4. Here Jablonka and Lamb argue that the capacity to learn has indeed evolved genetically, but learning itself is now also recognised as an agent of evolutionary change (cf. Jablonka & Lamb 2005:155ff.). Therefore, cultural evolution in animals, and thus in humans, can be complex, gradual and cumulative, and involve several different aspects of behaviour (cf. Jablonka & Lamb 2005:180).
5. This makes clear that the symbolic system, the peculiar human-specific way of thinking and communicating, may have exactly the same basic neural underpinnings as information transmission in other animals, but the nature of the communication (with the self and with others) is not the same (cf.
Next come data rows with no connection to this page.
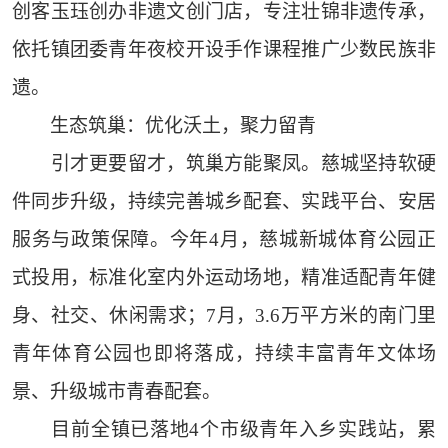
创客玉珏创办非遗文创门店，专注壮锦非遗传承，
依托镇团委青年夜校开设手作课程推广少数民族非
遗。
生态筑巢：优化沃土，聚力留青
引才更要留才，筑巢方能聚凤。慈城坚持软硬
件同步升级，持续完善城乡配套、实践平台、安居
服务与政策保障。今年4月，慈城新城体育公园正
式投用，标准化室内外运动场地，精准适配青年健
身、社交、休闲需求；7月，3.6万平方米的南门里
青年体育公园也即将落成，持续丰富青年文体场
景、升级城市青春配套。
目前全镇已落地4个市级青年入乡实践站，累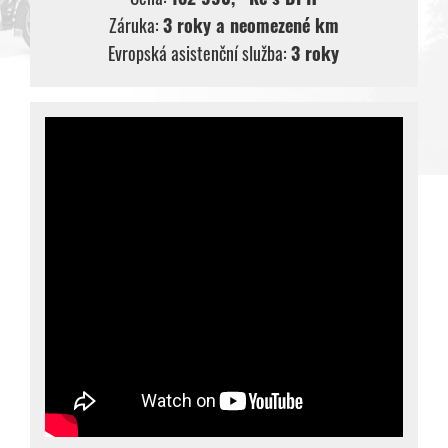
Záruka:
3 roky a neomezené km
Evropská asistenční služba:
3 roky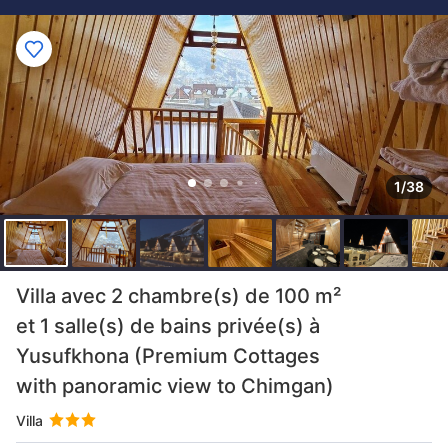
1/38
Villa avec 2 chambre(s) de 100 m²
et 1 salle(s) de bains privée(s) à
Yusufkhona (Premium Cottages
with panoramic view to Chimgan)
Villa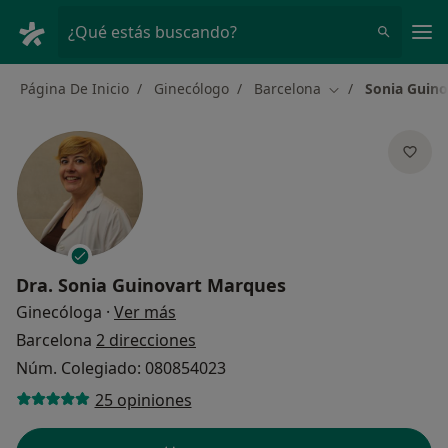
Men
¿Qué estás buscando?
Página De Inicio
Ginecólogo
Barcelona
Sonia Guin
Cambiar de ciuda
Dra.
Sonia Guinovart Marques
sobre las especializaciones
Ginecóloga
·
Ver más
Barcelona
2 direcciones
Núm. Colegiado: 080854023
25 opiniones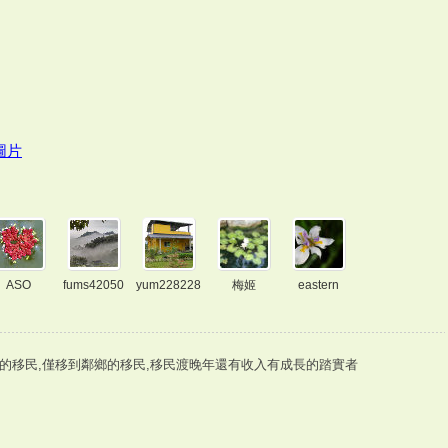
圖片
ASO
fums42050
yum228228
梅姬
eastern
5
的移民,僅移到鄰鄉的移民,移民渡晚年還有收入有成長的踏實者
Jablonka & Lamb 2005:194).
6. In this synergistic interaction between organisms and their environment, niche construction emerges as inherently a constructivist process in which biological, ecological and social/cultural spheres not only interact but also provide a model for human genetic and cultural evolution by incorporating three levels or dimensions: genetic processes, ontogenetic processes and cultural processes (cf. Fuentes 2009:14).